Strengthening Constitutional Self-Government

No Left Turns

Lawler on Catholic judges

Here’s a snippet:

The traditional Catholic view—and Alito, Scalia, Roberts, and Thomas in various ways are pretty traditional or orthodox Catholics—is that a person’s political opinions are not governed by revelation as much as by natural law. Natural law is the truth about the rational and social nature of human beings that we can know without revelation’s help. Evangelicals tend to believe that if it were not for the absolute truth of Biblical revelation, something like the libertarian understanding of the absolutely autonomous individual (the being described by Barnett and by the Court in Planned Parenthood v. Casey and Lawrence v. Texas) would describe our lives. The Catholic view is that a consistent individualism is not an adequate account of who we are as natural beings, and so the limits to liberty understood as autonomy can be realized whether or not one believes in the Biblical God. We don’t need to be Christians—either Catholic or evangelical—to see that abortion is wrong.

Catholics are much better than evangelicals in connecting their faith-based perceptions to general-audience arguments on the purpose and limits of Constitutional law. That’s not to say that Catholic justices would use “natural law” to declare statutes and policies un-Constitutional without showing clearly how that law is actually embodied in the text of the Constitution itself. The point is more that those who see natural law as true are more likely to see efforts to understand the judicial power in a radically individualistic and activist way as at war with the way human beings really are.

I think he’s right about "run-of-the-mill" evangelicalism, which is sort of happily voluntaristic, but not about its neo-Calvinist strain, which talks a lot about
"common grace." As with everything Peter writes, it’s pithy and illuminating.  

Discussions - 3 Comments

I wonder whether Calvinism (any strain thereof) might be though of the antithesis of radical autonomy, in that any sort of natural law it recognizes is ultimately swallowed up in it’s absolutist view of predestination and human free will. The Catholic view (Natural Law) is not a synthesis of these two views but rather the truth found in both...

Dear Peter, interesting, as always. Kennedy, however, doesn’t fit the paradigm. True, he was blindsided on the partial-birth abortion decision. But as you well know, he’s a, if not the, leading proponent of "autonomy" jurisprudence on the Court, which is the antithesis of natural law jurisprudence. He was one of the miniscule-three who signed on to the Casey "sweet mystery of life" abomination and all by himself he penned Lawrence, extolling "autonomy" in its spatial and more transcendent dimensions.
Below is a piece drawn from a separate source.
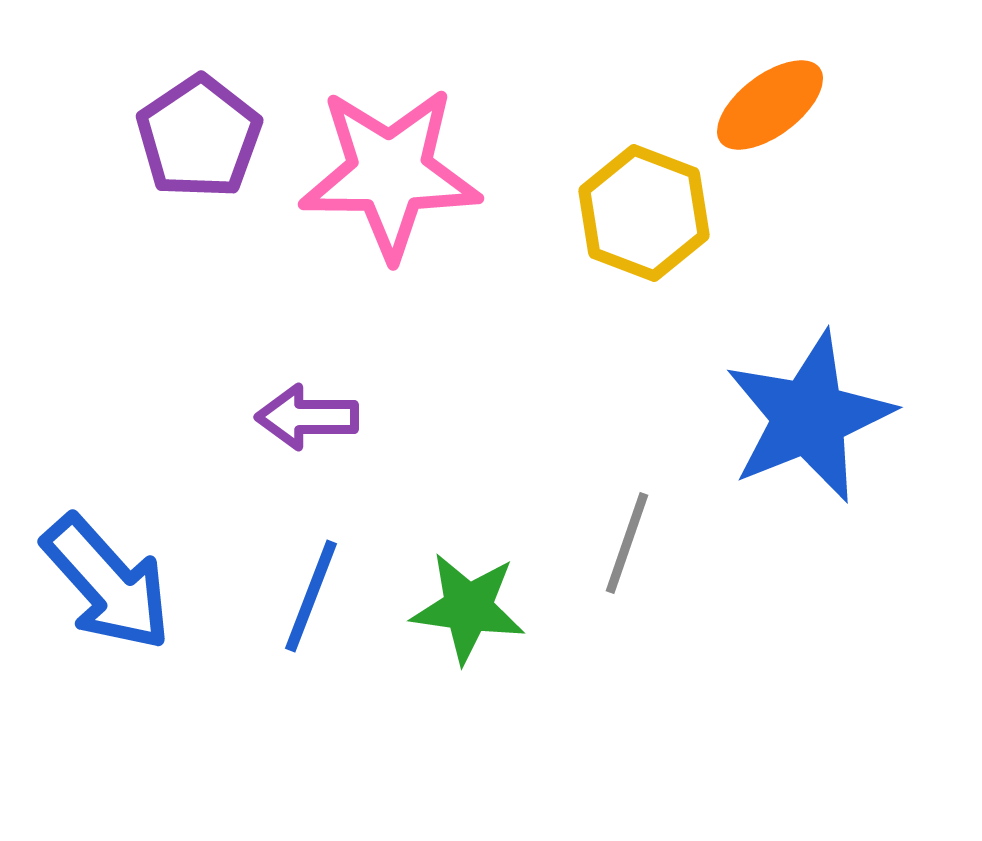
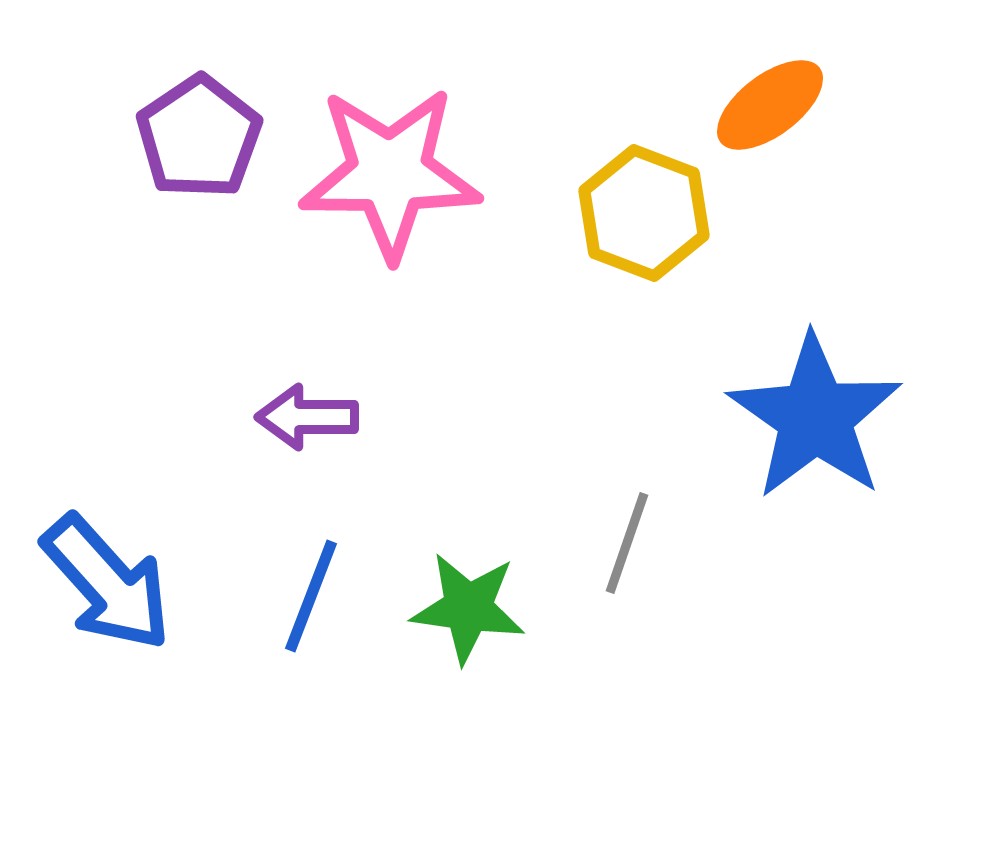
blue star: moved 6 px right; rotated 15 degrees counterclockwise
The autonomous individual, declared Justice Kennedy, is self-defining and the kanon kai metron of the "meaning" of his intimate relations and acts (and no doubt, much more); a sovereign democratic legislature must, as a rule, defer to his definition of the meaning and value or worth of actions and relations undertaken in the name of "autonomy."
Apropos to Kennedy James Davison Hunter’s distinction between Progressive members of a denomination versus Orthodox members may (I repeat: may) be applicable; or Kennedy simply may have imbibed contemporary legal theory with its focus on "moral autonomy"; he certainly is a living constitutionalist (and in invoking it, I don’t see him citing Jacques Maritain’s notion of an evolving natural law.) Bottom line: Kennedy’s a Catholic (faithful or not, I have no idea, nor no interest in determining), but his jurisprudence is contemporary progressive of a most worrisome sort.

All that is true enough. But he’s still to the right of the other four,
simply because he can distinguish btwn "abortion rights" and "gay rights" in some measure. So he will be a bit of an ally on the rollback of Roe. But the best argument against Kennedy is that his "liberty" or substantive due process argument in LAWRENCE, consistent libertarian Randy Barnett thinks, will in time be viewed as the beginning of a promiscuous activism that will combine the "economic rights" that the "right" wants to restore and the innovative "personal" (abortion, gay rights etc.) rights favored by the "left." So basically Kennedy, I must acknowledge, is worse than O’Connor (see her more modest concurring opinion in LAWRENCE), but O’Connor will soon be gone.